"I do not know any one that drives four bay horses. And now I think that I had better go. Only, as I cannot ever meet you any more, I must try to tell you that I like you very much, and never shall forget what I owe to you; and I hope you will very soon recover from this—this little disappointment; and my dear father, as soon as we return to England—for I must go to fetch him——"
"Grace—oh, let me call you 'Grace' once or twice, it can't matter here in the middle of the wood—Grace, I was so taken up with myself, and full of my miserable folly, which of course I ought to have known better——"
"I must not stop to hear any more.

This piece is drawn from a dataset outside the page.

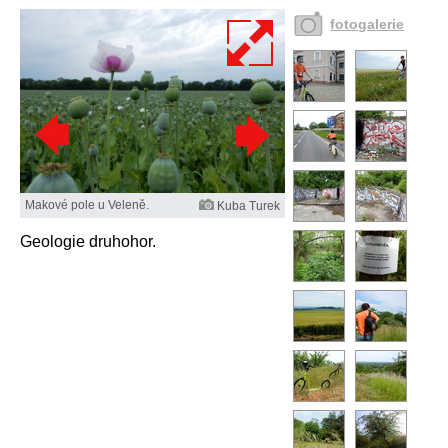
fotogalerie
Makové pole u Veleně.
Kuba Turek
Geologie druhohor.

There is my hand—yes, of course you may kiss it, after all that you have done for me."
"I am going to do a great deal more for you," cried Kit, quite carried away with the yielding kindness of lovely fingers. "For your sake I am going to injure and disgrace my own father—though the Lord knows the shame is of his own making. It is my father who has kept you here; and to-night he is going to carry you off. Miss Patch is only a tool of his. Your own father knows not a word about it. He believes you to be dead and buried. Your tombstone is set up at Beckley, and your father goes and cries over it."

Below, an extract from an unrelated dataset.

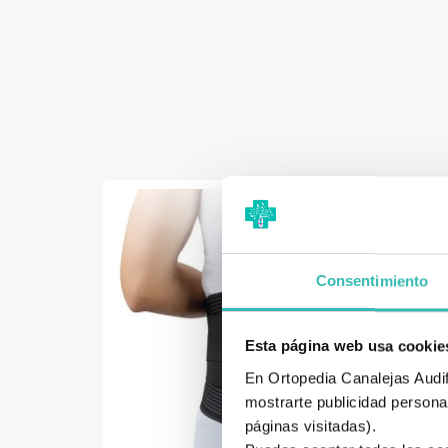
Consentimiento
Esta página web usa cookie
En Ortopedia Canalejas Audifo
mostrarte publicidad personal
páginas visitadas).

"But his letters—his letters from Demerara? Oh! my head swims round! Let me hold by this tree for a moment!"
Kit threw his arm round her delicate waist to save her from falling; and away crept George, who had lurked behind a young birch-tree too far off to hear their words.
"You must rouse up your courage," said Kit, with a yearning gaze at his sweet burden, yet taking no advantage of her. "Rouse up your courage, and I will do my best to save you from myself. It is very hard—it is cruelly cruel, and nobody will thank me!"

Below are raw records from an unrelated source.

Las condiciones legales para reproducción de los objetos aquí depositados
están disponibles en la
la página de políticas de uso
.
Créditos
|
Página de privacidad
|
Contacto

"His letters from Demerara!" cried Grace, having scarcely heard a word he said. "How could he have written them? You must be wrong."
"Of such letters I have never heard. I suppose they must have been forgeries. I give you my word that your father has been the whole of the time at Beckley, and a great deal too ill to go from home."
"Too ill!—my father? Yes, of course—of course! How could he help being ill without me? And he thinks I am dead? Oh! he thinks that I am dead! I wonder that he could dare to be alive. But let me try to think a little."